• **INSTRUCTIONS TO FOLLOW**
Of the entries below, return exactly those lines that fall between the one containing "Wrap output in <instances>...</instances>. Where" and the one containing "Image attached. Target: 'colon'.", the two end lines included.

[Recorded data]
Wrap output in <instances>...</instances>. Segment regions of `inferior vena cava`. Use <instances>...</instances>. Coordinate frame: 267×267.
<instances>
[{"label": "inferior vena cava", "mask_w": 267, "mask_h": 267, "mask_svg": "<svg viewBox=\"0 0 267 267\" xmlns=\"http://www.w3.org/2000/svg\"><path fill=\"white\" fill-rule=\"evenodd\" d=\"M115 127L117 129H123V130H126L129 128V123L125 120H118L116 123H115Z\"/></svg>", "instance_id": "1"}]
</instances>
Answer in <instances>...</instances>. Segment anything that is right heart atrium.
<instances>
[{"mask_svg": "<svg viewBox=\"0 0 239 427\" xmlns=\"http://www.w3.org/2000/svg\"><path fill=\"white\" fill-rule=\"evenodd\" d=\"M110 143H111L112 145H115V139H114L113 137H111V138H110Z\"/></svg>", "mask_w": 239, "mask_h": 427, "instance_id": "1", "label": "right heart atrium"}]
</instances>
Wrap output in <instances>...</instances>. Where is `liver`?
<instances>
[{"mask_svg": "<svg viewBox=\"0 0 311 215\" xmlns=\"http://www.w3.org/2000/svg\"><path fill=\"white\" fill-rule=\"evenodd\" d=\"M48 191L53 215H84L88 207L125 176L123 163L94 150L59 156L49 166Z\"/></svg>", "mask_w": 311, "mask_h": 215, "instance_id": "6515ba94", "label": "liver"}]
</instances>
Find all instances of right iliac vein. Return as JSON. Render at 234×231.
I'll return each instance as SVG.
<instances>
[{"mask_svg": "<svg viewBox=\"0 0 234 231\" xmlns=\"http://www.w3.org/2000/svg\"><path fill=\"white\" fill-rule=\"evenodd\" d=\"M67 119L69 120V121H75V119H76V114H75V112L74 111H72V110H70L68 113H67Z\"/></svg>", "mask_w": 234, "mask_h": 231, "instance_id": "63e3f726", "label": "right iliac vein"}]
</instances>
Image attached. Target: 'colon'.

==

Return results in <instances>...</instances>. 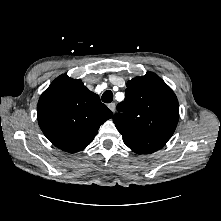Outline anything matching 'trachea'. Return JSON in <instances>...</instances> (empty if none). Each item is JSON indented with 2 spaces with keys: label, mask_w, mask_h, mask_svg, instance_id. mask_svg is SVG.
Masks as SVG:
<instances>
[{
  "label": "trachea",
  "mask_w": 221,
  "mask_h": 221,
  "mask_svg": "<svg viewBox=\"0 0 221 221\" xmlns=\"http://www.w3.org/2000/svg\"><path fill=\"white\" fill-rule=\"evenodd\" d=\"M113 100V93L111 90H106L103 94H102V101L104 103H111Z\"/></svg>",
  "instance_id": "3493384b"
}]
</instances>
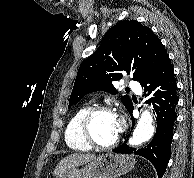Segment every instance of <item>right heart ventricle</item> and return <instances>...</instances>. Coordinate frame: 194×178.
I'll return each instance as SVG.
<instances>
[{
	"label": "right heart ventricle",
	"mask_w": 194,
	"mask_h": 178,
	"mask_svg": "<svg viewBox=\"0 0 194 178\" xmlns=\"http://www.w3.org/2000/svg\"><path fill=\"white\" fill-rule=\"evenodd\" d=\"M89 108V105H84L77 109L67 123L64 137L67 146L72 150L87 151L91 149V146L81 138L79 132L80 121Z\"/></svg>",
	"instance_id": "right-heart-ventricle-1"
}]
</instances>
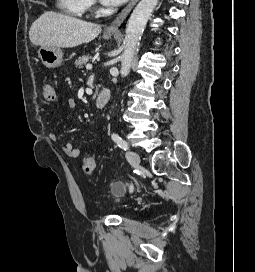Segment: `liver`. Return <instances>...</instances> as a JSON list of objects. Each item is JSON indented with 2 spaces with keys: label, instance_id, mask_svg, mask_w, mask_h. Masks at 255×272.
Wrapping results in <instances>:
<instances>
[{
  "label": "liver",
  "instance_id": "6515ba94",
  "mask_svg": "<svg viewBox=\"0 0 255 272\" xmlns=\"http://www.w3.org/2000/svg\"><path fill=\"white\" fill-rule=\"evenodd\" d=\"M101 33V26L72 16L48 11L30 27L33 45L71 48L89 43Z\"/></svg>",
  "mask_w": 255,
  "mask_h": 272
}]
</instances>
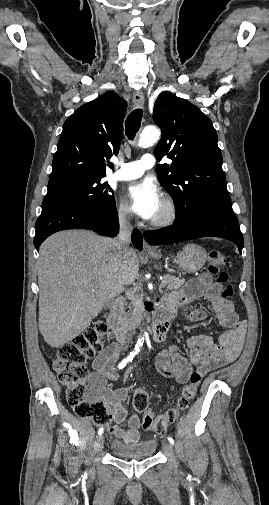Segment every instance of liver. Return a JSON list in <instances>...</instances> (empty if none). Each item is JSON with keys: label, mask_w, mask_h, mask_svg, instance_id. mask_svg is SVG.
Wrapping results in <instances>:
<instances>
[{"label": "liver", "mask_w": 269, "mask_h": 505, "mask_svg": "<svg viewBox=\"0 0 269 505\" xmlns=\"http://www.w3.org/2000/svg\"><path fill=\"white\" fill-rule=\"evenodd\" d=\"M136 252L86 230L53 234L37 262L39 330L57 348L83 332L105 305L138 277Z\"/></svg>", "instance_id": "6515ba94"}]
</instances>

• **ANSWER TO THE PROBLEM**
Wrap output in <instances>...</instances>. Where is `liver`?
<instances>
[{"mask_svg": "<svg viewBox=\"0 0 311 215\" xmlns=\"http://www.w3.org/2000/svg\"><path fill=\"white\" fill-rule=\"evenodd\" d=\"M48 191L53 215H84L88 207L125 176L123 163L94 150L59 156L49 166Z\"/></svg>", "mask_w": 311, "mask_h": 215, "instance_id": "6515ba94", "label": "liver"}]
</instances>
Find all instances of right iliac vein. Return as JSON. Render at 234×231.
I'll return each instance as SVG.
<instances>
[{"mask_svg": "<svg viewBox=\"0 0 234 231\" xmlns=\"http://www.w3.org/2000/svg\"><path fill=\"white\" fill-rule=\"evenodd\" d=\"M67 119L69 120V121H75V119H76V114H75V112L74 111H72V110H70L68 113H67Z\"/></svg>", "mask_w": 234, "mask_h": 231, "instance_id": "63e3f726", "label": "right iliac vein"}]
</instances>
Image attached. Target: 'colon'.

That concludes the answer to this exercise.